Thursday, December 18. 2008

Which program can clean up your PC? The answer is getting complicated.

When it comes to online threats, freshness counts. In mid-December, for example, Microsoft revealed that cybercriminals had found a never-before-detected, unpatched vulnerability in its Internet Explorer browser, allowing tens of thousands of Web sites to install password-stealing software on users' PCs.

That kind of new attack--what cybersecurity researchers call a "zero-day" exploit--tests the limits of antivirus-scanning software's ability to not only filter previously detected infections but also compete with the cutting edge of cyber-fraudster innovation. And for consumers, it makes choosing the right PC protection software harder than ever.

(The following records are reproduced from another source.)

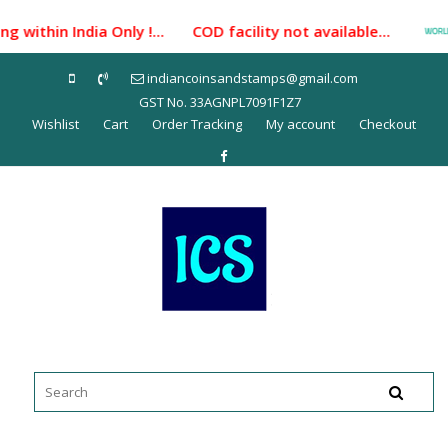
Skip
 within India Only !... COD facility not available...
to
content
indiancoinsandstamps@gmail.com
GST No. 33AGNPL7091F1Z7
Wishlist
Cart
Order Tracking
My account
Checkout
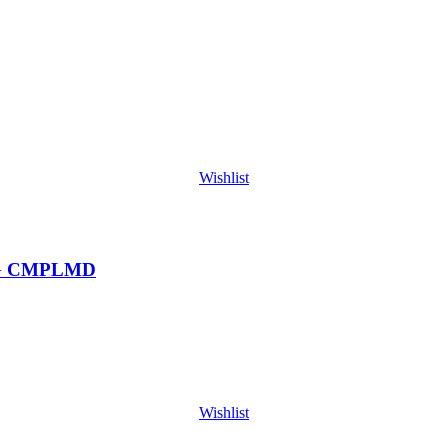
Wishlist
LG CMPLMD
Wishlist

Luckily, someone is scanning the scanners. On Thursday, the Austrian nonprofit firm AV-Comparatives released its annual report based on a year of testing the cybersecurity industry's antivirus offerings, systematically pitting each one against more than 3 million samples of malware pulled from computers around the world.

The best performers in the firm's tests? Two names most Americans have never heard of: the German company Avira and the Slovakian firm ESET. And those rankings, cybersecurity analysts say, may reflect just as much on the industry's growing pains as they do on the two firms' ability to clean up your hard drive.

In the latest AV-Comparatives tests performed last month, for instance, Avira found about two-thirds of the previously undetected malware--collected over a four-week period--installed on the machines it scanned. ESET's NOD32 program found 51%. Symantec and Microsoft, by comparison, found only 44% of those samples, while McAfee's detection rate was below 30%.